Увидела ее в магазине. Они тогда с родителями ходили выбирать гирлянды. Это мама мне в красках рассказывала! Про свой первый раз она помнит все в деталях. И в каком магазине была, и в каком отделе. И какую гирлянду они в конце концов купили. Кстати, гирлянда до сих пор у бабушки с дедом жива. Они ее всегда над входом крепят. Там еще бубенчики, и когда я был маленький, папа всегда поднимал меня, чтобы я дотянулся до бубенчика, и чтобы он звякнул. Тогда бабушка открывала дверь без звонка и говорила — кто это к нам пришел? Уж не Санта ли Клаус? А я говорил — нет, бабушка, это же я!  

Хотя, может, дед эти бубенчики уже потом в гирлянду прикрепил, не знаю. Специально для меня.
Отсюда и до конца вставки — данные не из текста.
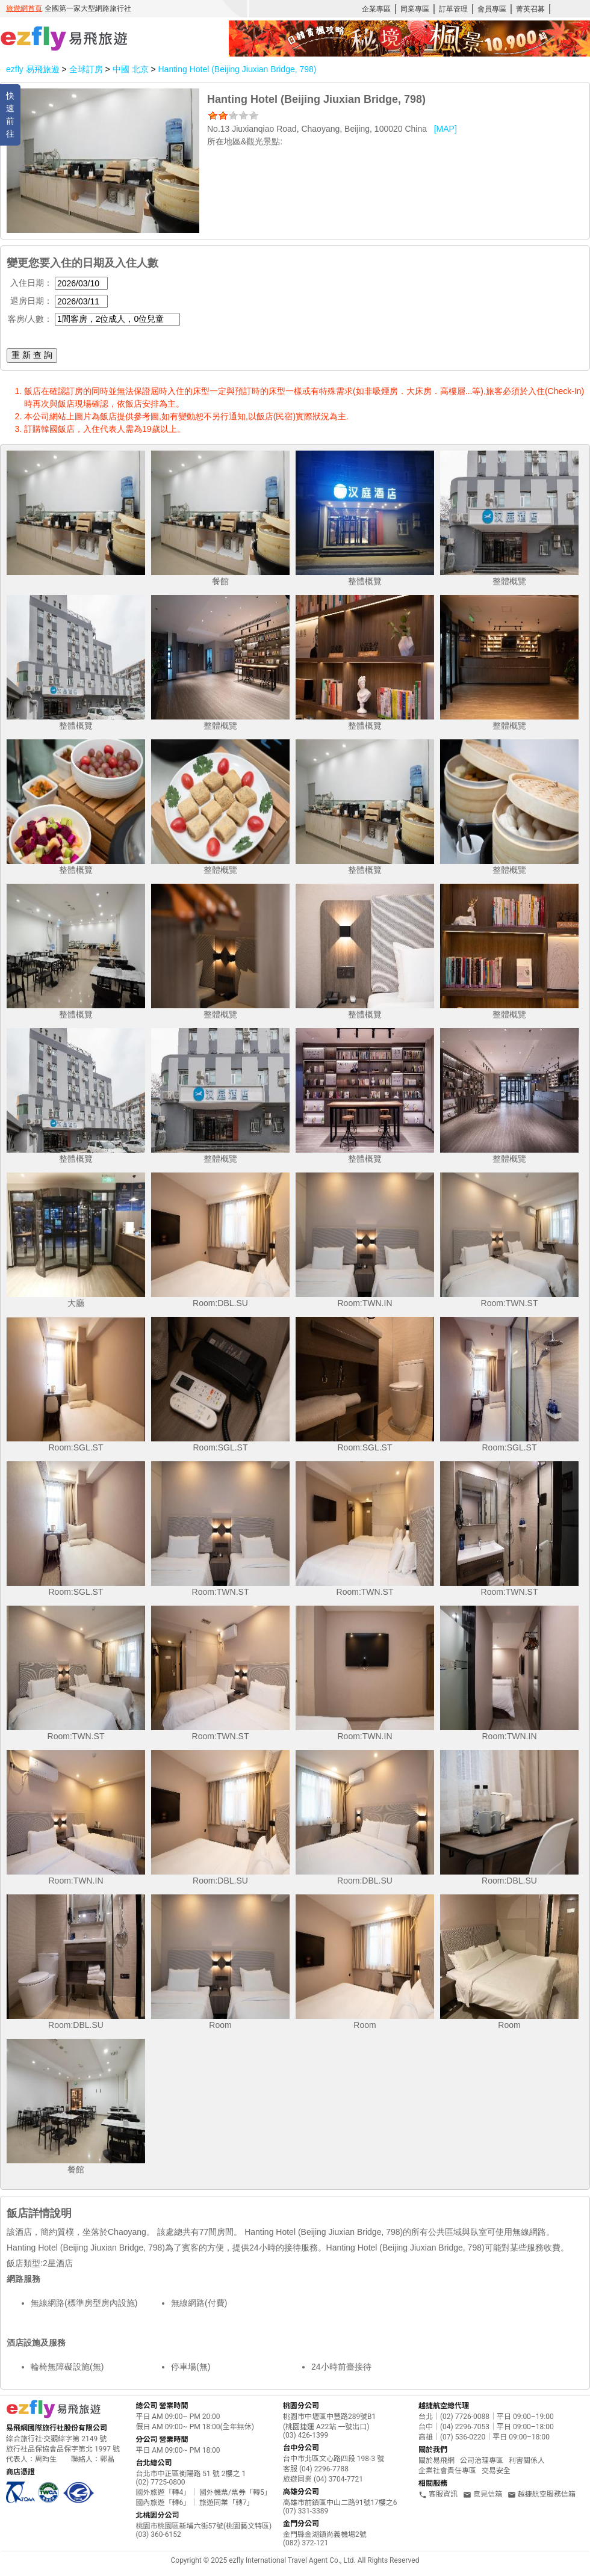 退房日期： (31, 301)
Они вообще в этом плане молодцы, много чего прикольного для меня сделали. И тренажеры всякие — весь дом в них. Стенки разные, качельки растягиваться. И допустим, у меня под Рождество всегда был козел, на котором на самом деле можно было скакать. То есть они брали мою деревянную лошадку и к празднику перевязывали настоящей соломой так, что она не казалась деревянной лошадкой. А выглядела, как настоящий Рождественский Козел. Я на нем скакал, помню. Бабушка усаживалась следом на подушки и говорила — отвезешь меня в Лапландию за подарками, Тапио Ялава?  

Ну да, имечко мне досталось, спасибо маме. У всех нормальные имена, у меня вот это — Хозяин леса. Какой из меня хозяин. Я дохлый, как скелет. Шкелетон — как папа говорит. Я в наш лес даже один и не хожу никогда, только с парнями. Если мало ли что — один я не выгребу оттуда.  

Чего там творится, не знаю и не горю желанием знать. Однажды смотрю — парень весь исцарапанный, как будто сквозь ельник ломился. Куртка порвана. И по воде ползет! Там мелко, он за камни цепляется и ползет к берегу, причем, быстро так. Напугал кто, или грибов поел. Я тогда чутка помог ему. Он все бросил, айфон бросил, так шуганулся от меня. Покемонов что ли ловил, до сих пор не пойму. На берег вылез и чесать. Ну я и сам поковылял оттуда во все лопатки. Мало ли. Как-то не по себе стало. 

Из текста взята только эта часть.